I cannot configure Spark SQL so that I could access Hive Table in Spark Thrift Server (without using JDBC, but natively from Spark)
I use single configuration file conf/hive-site.xml
for both Spark Thrift Server and Spark SQL. I have javax.jdo.option.ConnectionURL
property set to jdbc:derby:;databaseName=/home/user/spark-2.4.0-bin-hadoop2.7/metastore_db;create=true
. I also set spark.sql.warehouse.dir
property to absolute path pointing to spark-warehouse
directory. I run Thrift server with ./start-thriftserver.sh
and I can observe that embedded Derby database is being created with metastore_db
directory. I can connect with beeline
, create a table and see spark-warehouse
directory created with subdirectory for table. So at this stage it's fine.
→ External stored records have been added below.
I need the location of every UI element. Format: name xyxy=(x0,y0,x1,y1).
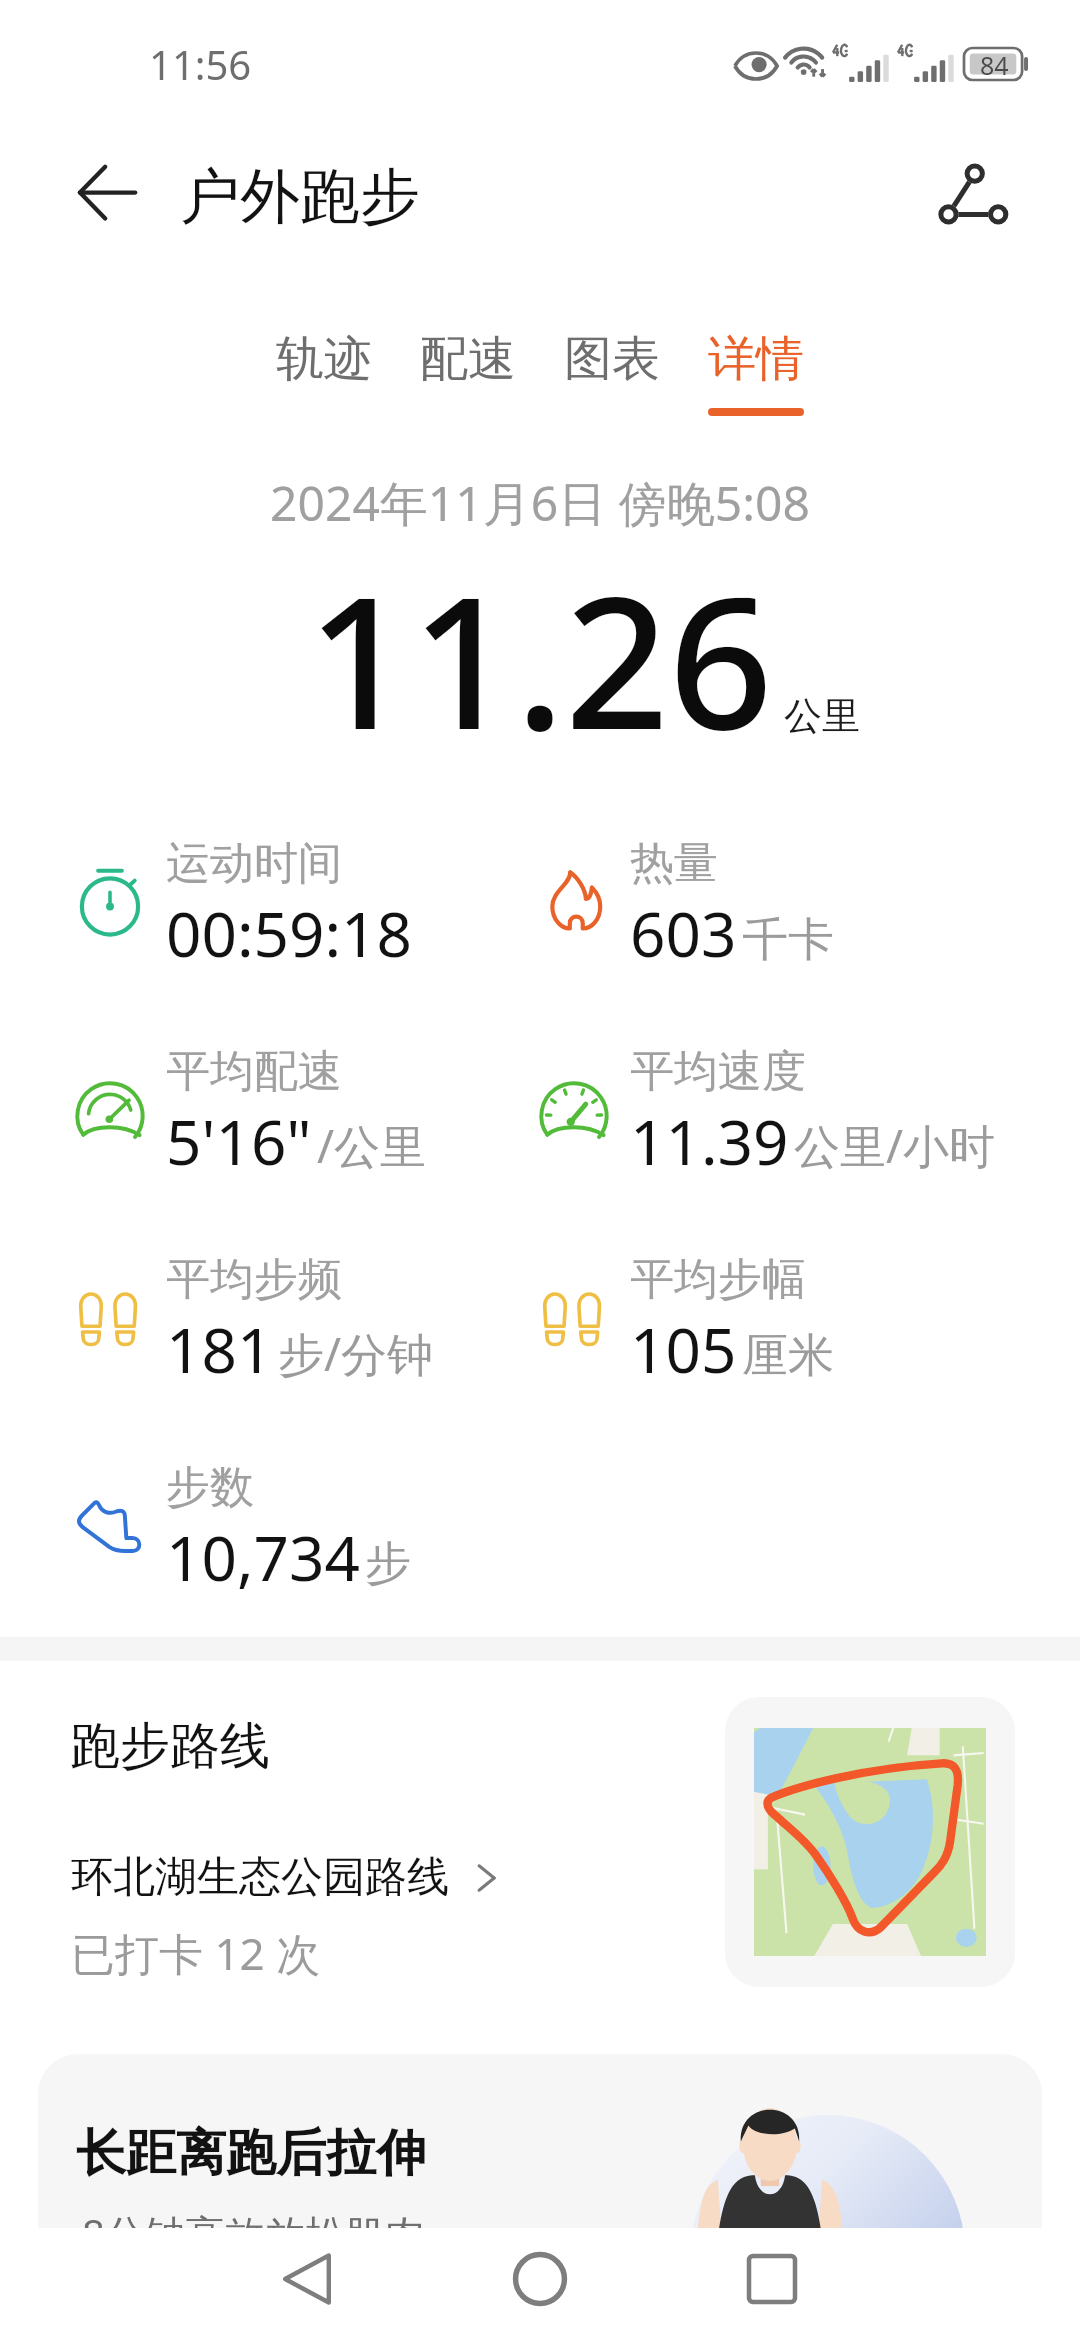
button[interactable]: 配速 xyxy=(396,325,540,420)
staticText: /公里 xyxy=(317,1114,427,1177)
staticText: 11.26 xyxy=(307,534,773,782)
staticText: 10,734 xyxy=(166,1515,360,1599)
staticText: 105 xyxy=(630,1307,737,1391)
staticText: 轨迹 xyxy=(276,329,372,389)
staticText: 已打卡 12 次 xyxy=(71,1923,321,1983)
staticText: 公里 xyxy=(784,692,860,740)
staticText: 步 xyxy=(365,1535,411,1593)
button[interactable]: Back xyxy=(253,2224,363,2334)
staticText: 11.39 xyxy=(630,1099,789,1183)
staticText: 00:59:18 xyxy=(166,891,413,975)
staticText: 详情 xyxy=(708,329,804,389)
staticText: 公里/小时 xyxy=(794,1114,996,1177)
staticText: 长距离跑后拉伸 xyxy=(76,2122,426,2185)
staticText: 图表 xyxy=(564,329,660,389)
staticText: 84 xyxy=(980,48,1009,80)
staticText: 户外跑步 xyxy=(180,159,420,235)
staticText: 11:56 xyxy=(149,37,252,91)
staticText: 2024年11月6日 傍晚5:08 xyxy=(0,470,1080,536)
button[interactable]: 平均配速 xyxy=(72,1044,427,1183)
button[interactable]: 运动时间 xyxy=(72,836,413,975)
button[interactable]: 轨迹 xyxy=(252,325,396,420)
staticText: 平均步幅 xyxy=(630,1252,806,1307)
button[interactable]: 热量 xyxy=(536,836,834,975)
button[interactable]: Recents xyxy=(717,2224,827,2334)
staticText: 平均步频 xyxy=(166,1252,342,1307)
button[interactable]: Home xyxy=(485,2224,595,2334)
staticText: 步/分钟 xyxy=(278,1322,434,1385)
staticText: 步数 xyxy=(166,1460,254,1515)
button[interactable]: 步数 xyxy=(72,1460,411,1599)
button[interactable]: 长距离跑后拉伸 xyxy=(38,2054,1042,2340)
button[interactable]: 跑步路线 xyxy=(0,1661,1080,2021)
staticText: 平均配速 xyxy=(166,1044,342,1099)
staticText: 181 xyxy=(166,1307,273,1391)
staticText: 配速 xyxy=(420,329,516,389)
staticText: 平均速度 xyxy=(630,1044,806,1099)
staticText: 5'16" xyxy=(166,1099,312,1183)
button[interactable]: 平均步幅 xyxy=(536,1252,834,1391)
staticText: 运动时间 xyxy=(166,836,342,891)
button[interactable]: Back xyxy=(55,145,159,249)
staticText: 603 xyxy=(630,891,737,975)
staticText: 千卡 xyxy=(742,911,834,969)
button[interactable]: 平均速度 xyxy=(536,1044,996,1183)
staticText: 厘米 xyxy=(742,1327,834,1385)
button[interactable]: 平均步频 xyxy=(72,1252,434,1391)
staticText: 跑步路线 xyxy=(70,1715,270,1778)
button[interactable]: Share xyxy=(921,145,1025,249)
staticText: 热量 xyxy=(630,836,718,891)
staticText: 环北湖生态公园路线 xyxy=(71,1851,449,1904)
staticText: 8分钟高效放松肌肉 xyxy=(82,2206,425,2261)
button[interactable]: 图表 xyxy=(540,325,684,420)
button[interactable]: 详情 xyxy=(684,325,828,420)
I launch pyspark shell with Hive support enabled ./bin/pyspark --conf spark.sql.catalogImplementation=hive
, and try to access the Hive table with:
from pyspark.sql import HiveContext
hc = HiveContext(sc)
hc.sql('show tables')
I got errors like:
ERROR XJ040: Failed to start database '/home/user/spark-2.4.0-bin-hadoop2.7/metastore_db' with class loader sun.misc.Launcher$AppClassLoader@1b4fb997
ERROR XSDB6: Another instance of Derby may have already booted the database /home/user/spark-2.4.0-bin-hadoop2.7/metastore_db
pyspark.sql.utils.AnalysisException: u'java.lang.RuntimeException: java.lang.RuntimeException: Unable to instantiate org.apache.hadoop.hive.ql.metadata.SessionHiveMetaStoreClient;
Apparently Spark is trying to create new Derby database instead of using Metastore I put in config file. If I stop Thrift Server and run only spark, everything is fine. How could I fix it?
Is Embedded Derby Metastore Database fine to have both Thrift Server and Spark access one Hive or I need to use e.g. MySQL? I don't have a cluster and do everything locally.